Na manhã seguinte à posse presidencial, a tripulação do Minas Gerais é convocada para assistir à punição do Marinheiro Marcelino Menezes, que atacara e ferira um cabo. As 250 chibatadas, aplicadas ao rufar dos tambor, são presididas pelo comandante João Batista das Neves. Seis dias depois, sob a chefia do marinheiro João Cândido, a tripulação do Minas Gerais se rebela. Neves é morto. As naus São Paulo, Bahia e Deodoro aderem à revolta; outros oficiais são assassinados. Ameaçando bombardear o Rio de Janeiro, os amotinados --- mais de dois mil! --- sob a liderança do gaúcho João Cândido, exigem o fim das “penas disciplinares” que, além dois açoites, incluíam a palmatória ou “bolo” e a prisão a ferro, na solitária, a pão e água. Exigem ainda o aumento dos soldos e a melhoria da alimentação a bordo. É a Revolta da Chibata, movimento que eclode na Martinha em protesto contra os castigos corporais a que eram submetidos os marinheiros brasileiros.
Pressionados pela marujada, reunidos no Congresso Nacional e no Palácio do Catete, Hermes e os influentes senadores Pinheiro Machado e Rui Barbosa dizem amém às exigências dos amotinados. Mais: prometem anistia-los. Em resposta, no dia 25 os rebeldes arriam as bandeiras vermelhas que sinalizavam o motim., Os navios são devolvidos. O episódio parecia encerrado. Três dias depois, porém, um decreto presidencial autoriza o ministro da Marinha a expulsar da corporação os líderes da sedição. Em 10 de dezembro, os fuzileiros navais alojados na ilha das Cobras provocam nova rebelião. Para evitar a repressão, os marinheiros das naus Minas Gerais, Bahia e São Paulo --- que nada têm a ver com os protestos dos fuzileiros --- bombardeiam as instalações onde se encontram os companheiros de corporação. Alarmado com a onda de conspiratas, o presidente deflagra uma repressão feroz. Marinheiro já anistiados, que haviam participado da Revolta da Chibata, são aprisionados. Muitos deles são fuzilados.

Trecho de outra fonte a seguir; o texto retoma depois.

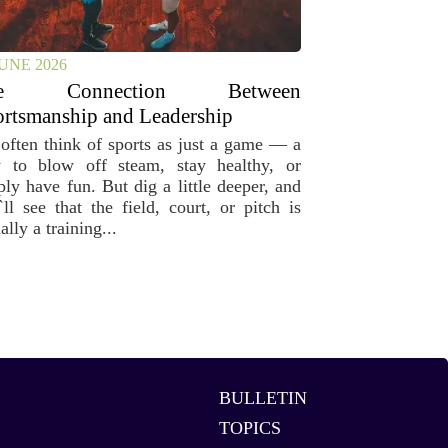
JUNE 2026
he Connection Between
rtsmanship and Leadership
often think of sports as just a game — a
 to blow off steam, stay healthy, or
ply have fun. But dig a little deeper, and
`ll see that the field, court, or pitch is
ally a training...
BULLETIN
TOPICS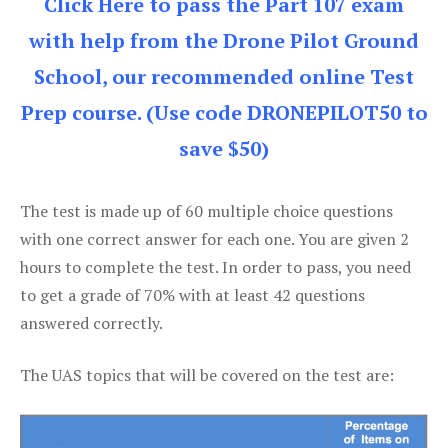
Click Here to pass the Part 107 exam
with help from the Drone Pilot Ground
School, our recommended online Test
Prep course. (Use code DRONEPILOT50 to
save $50)
The test is made up of 60 multiple choice questions
with one correct answer for each one. You are given 2
hours to complete the test. In order to pass, you need
to get a grade of 70% with at least 42 questions
answered correctly.
The UAS topics that will be covered on the test are: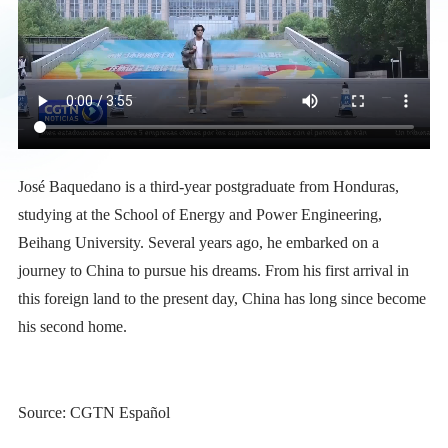
José Baquedano is a third-year postgraduate from Honduras,
studying at the School of Energy and Power Engineering,
Beihang University. Several years ago, he embarked on a
journey to China to pursue his dreams. From his first arrival in
this foreign land to the present day, China has long since become
his second home.
Source: CGTN Español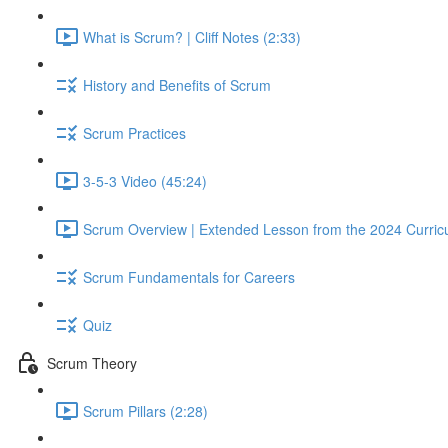
What is Scrum? | Cliff Notes (2:33)
History and Benefits of Scrum
Scrum Practices
3-5-3 Video (45:24)
Scrum Overview | Extended Lesson from the 2024 Curric
Scrum Fundamentals for Careers
Quiz
Scrum Theory
Scrum Pillars (2:28)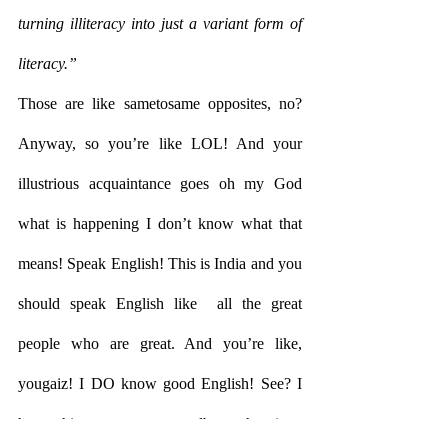
turning illiteracy into just a variant form of 
literacy.”
Those are like sametosame opposites, no? 
Anyway, so you’re like LOL! And your 
illustrious acquaintance goes oh my God 
what is happening I don’t know what that  
means! Speak English! This is India and you 
should speak English like  all the great 
people who are great. And you’re like, 
yougaiz! I DO know good English! See? I 
have this tattoo on my elbow that is a 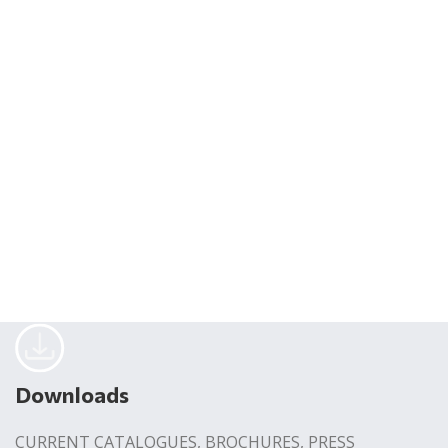
Downloads
CURRENT CATALOGUES, BROCHURES, PRESS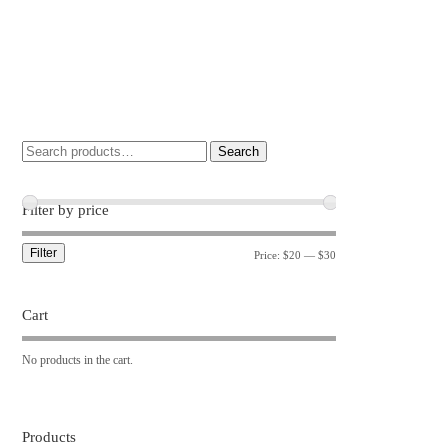
Search
Filter by price
Filter
Price:
$20
—
$30
Cart
No products in the cart.
Products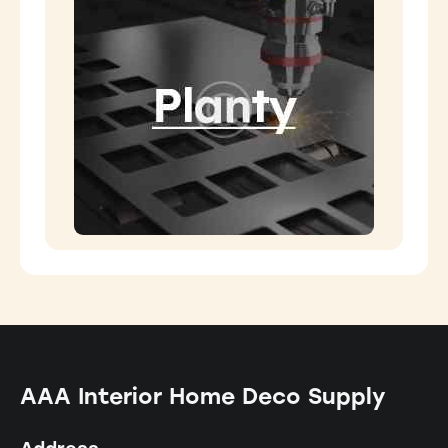
AAA Interior Home Deco Supply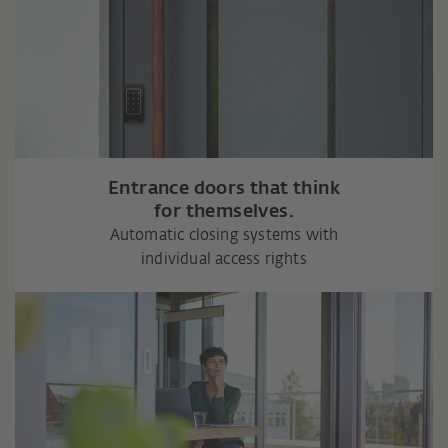
Entrance doors that think
for themselves.
Automatic closing systems with
individual access rights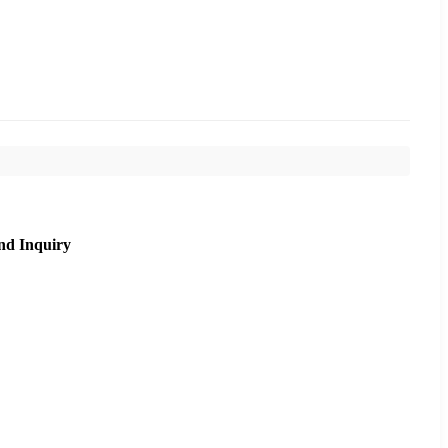
nd Inquiry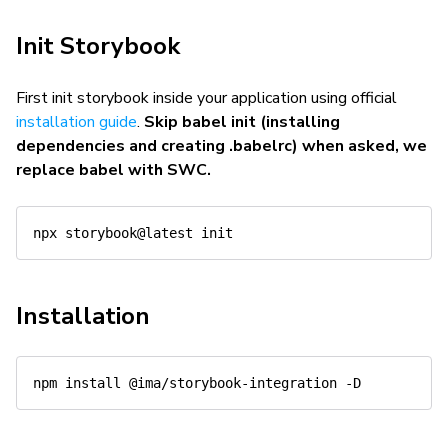
Init Storybook
First init storybook inside your application using official
installation guide
.
Skip babel init (installing
dependencies and creating .babelrc) when asked, we
replace babel with SWC.
Installation
npm
install
 @ima/storybook-integration 
-D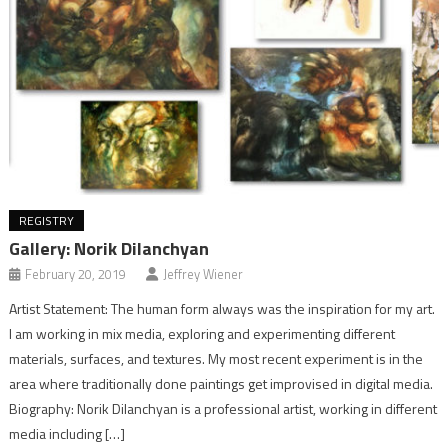
REGISTRY
Gallery: Norik Dilanchyan
February 20, 2019
Jeffrey Wiener
Artist Statement: The human form always was the inspiration for my art.
I am working in mix media, exploring and experimenting different
materials, surfaces, and textures. My most recent experiment is in the
area where traditionally done paintings get improvised in digital media.
Biography: Norik Dilanchyan is a professional artist, working in different
media including […]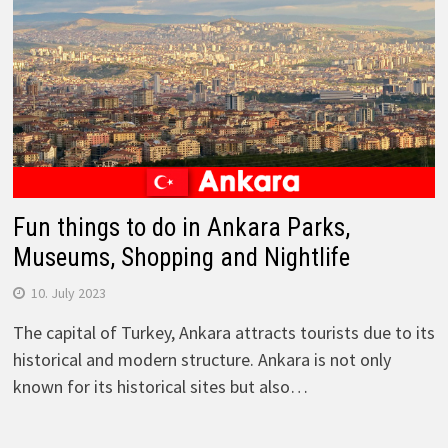
Fun things to do in Ankara Parks,
Museums, Shopping and Nightlife
10. July 2023
The capital of Turkey, Ankara attracts tourists due to its
historical and modern structure. Ankara is not only
known for its historical sites but also…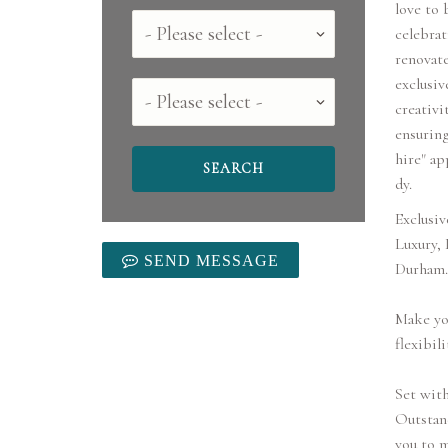
love to 
Country
celebrat
renovat
exclusiv
County
creativi
ensuring
hire" ap
dy.
Exclusiv
Luxury,
SEND MESSAGE
Durham.
Make you
flexibili
Set with
Outstand
you to m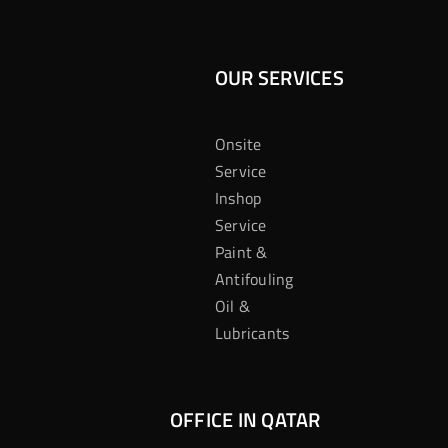
OUR SERVICES
Onsite
Service
Inshop
Service
Paint &
Antifouling
Oil &
Lubricants
OFFICE IN QATAR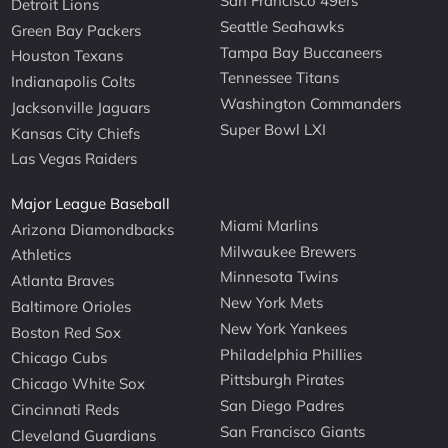
San Francisco 49ers
Detroit Lions
Seattle Seahawks
Green Bay Packers
Tampa Bay Buccaneers
Houston Texans
Tennessee Titans
Indianapolis Colts
Washington Commanders
Jacksonville Jaguars
Super Bowl LXI
Kansas City Chiefs
Las Vegas Raiders
Major League Baseball
Miami Marlins
Arizona Diamondbacks
Milwaukee Brewers
Athletics
Minnesota Twins
Atlanta Braves
New York Mets
Baltimore Orioles
New York Yankees
Boston Red Sox
Philadelphia Phillies
Chicago Cubs
Pittsburgh Pirates
Chicago White Sox
San Diego Padres
Cincinnati Reds
San Francisco Giants
Cleveland Guardians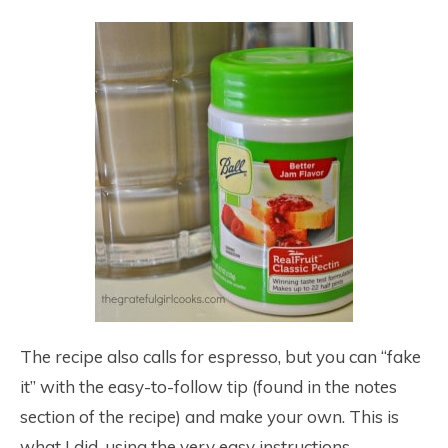
The recipe also calls for espresso, but you can “fake
it” with the easy-to-follow tip (found in the notes
section of the recipe) and make your own. This is
what I did, using the very easy instructions.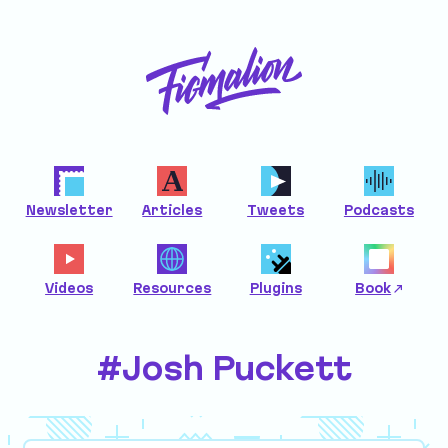
Newsletter
Articles
Tweets
Podcasts
Videos
Resources
Plugins
Book
#Josh Puckett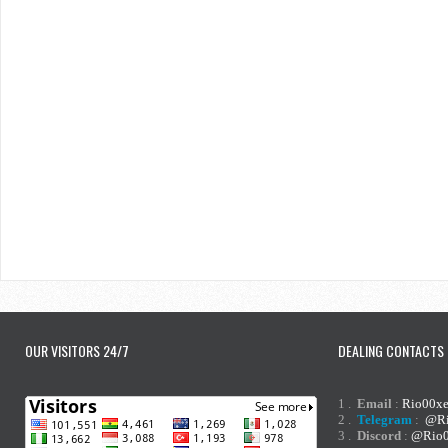
OUR VISITORS 24/7
DEALING CONTACTS
1 .
Email
:
Rio00x
2 .
Telegram
:
@Ri
3 .
Discord
:
@Rio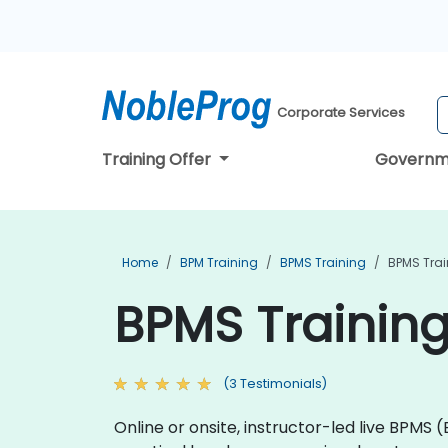
Corporate Services
Training Offer
Governm
Home
BPM Training
BPMS Training
BPMS Trai
BPMS Training
(3 Testimonials)
Online or onsite, instructor-led live BPMS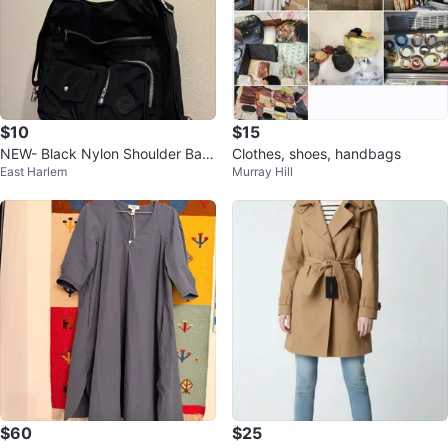
$10
$15
NEW- Black Nylon Shoulder Bag
Clothes, shoes, handbags
East Harlem
Murray Hill
(Turns into Backpack)
$60
$25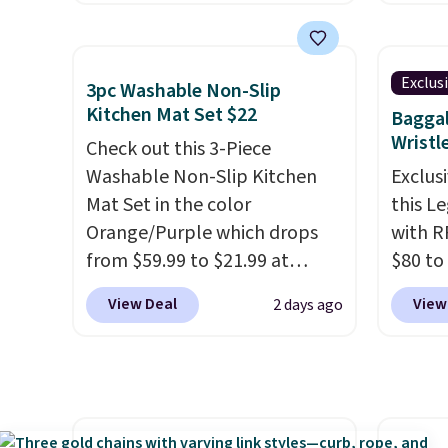
Home smart devices. Or,
free a
control the ultra-quiet AC
shippi
with the included remote or
BDFREE
Exclus
3pc Washable Non-Slip
app. Need a smaller unit?
you're
Kitchen Mat Set $22
Baggal
Check out this Frigidaire 5,000
stuck 
Wristl
Check out this 3-Piece
BTU Window AC for $149.99.
power'
Washable Non-Slip Kitchen
Exclusi
Sign into an Amazon Prime
solar 
Mat Set in the color
this L
account for free shipping.
electr
Orange/Purple which drops
with R
Otherwise, it adds $6.
sun. T
from $59.99 to $21.99 at
$80 to
equipp
Wayfair. The three-piece set
you ap
USB-A 
View Deal
View
2 days ago
includes a coordinating runner
BPOCKE
under 
and two accent mats,
bag set
friend
providing plenty of coverage
colors 
for kitchens, laundry rooms,
crossb
and other high-traffic areas.
RFID w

João Cândido e 17 marinheiros que haviam participado da primeira revolta são encarcerados na ilha das Cobras. No terceiro dia, 16 deles estão mortos. Após 18 meses de prisão, o “Almirante Negro” é internado num hospital para loucos. Outros 250 marinheiros são presos: junto com ladrões, desordeiros, cafetões e meretrizes são embarcados no cargueiro Satélite e mandados para o exílio no Acre. A “nau da morte” zarpa do Rio na véspera do Natal. Na viagem, nove marinheiros são fuzilados a bordo e seus corpos jogados no mar. Dos sobreviventes, uns são incorporados à Comissão Rondon, outros são abandonados às margens do Madeira, para trabalhar com os seringueiros.
Libertado em 1914, expulso da Armada, João Cândido viveu uma vida amarga. Redescoberto na década de 1950 trabalhando num mercado de peixes, na praça XV, foi transformado em símbolo e apoiou a Revolta dos Marinheiros, ocorrida em 1964, às vésperas da queda do Governo João Goulart. Em 1969, aos 89 anos, sem anistia, morreu de câncer, em completa miséria, numa favela carioca.
Em 2007, a Marinha liberou o prontuário do marinheiro João Cândido Felisberto. Para a corporação, o levante liderado pelo “Almirante Negro” foi uma “rebelião ilegal, sem qualquer amparo moral”. Para o historiador Marco Morel, “foi um golpe de misericórdia nos resquícios de escravidão que permaneciam arraigados na sociedade brasileira”. No Dia da Consciência Negra, data que assinala o aniversário da morte de Zumbi dos Palmares, em cerimônia que contou com a presença do presidente Lula e show de Martinho da Vila, a estátua de João Cândido foi transferida do Museu da República, no Catete, para a Praça XV, no centro do Rio de Janeiro.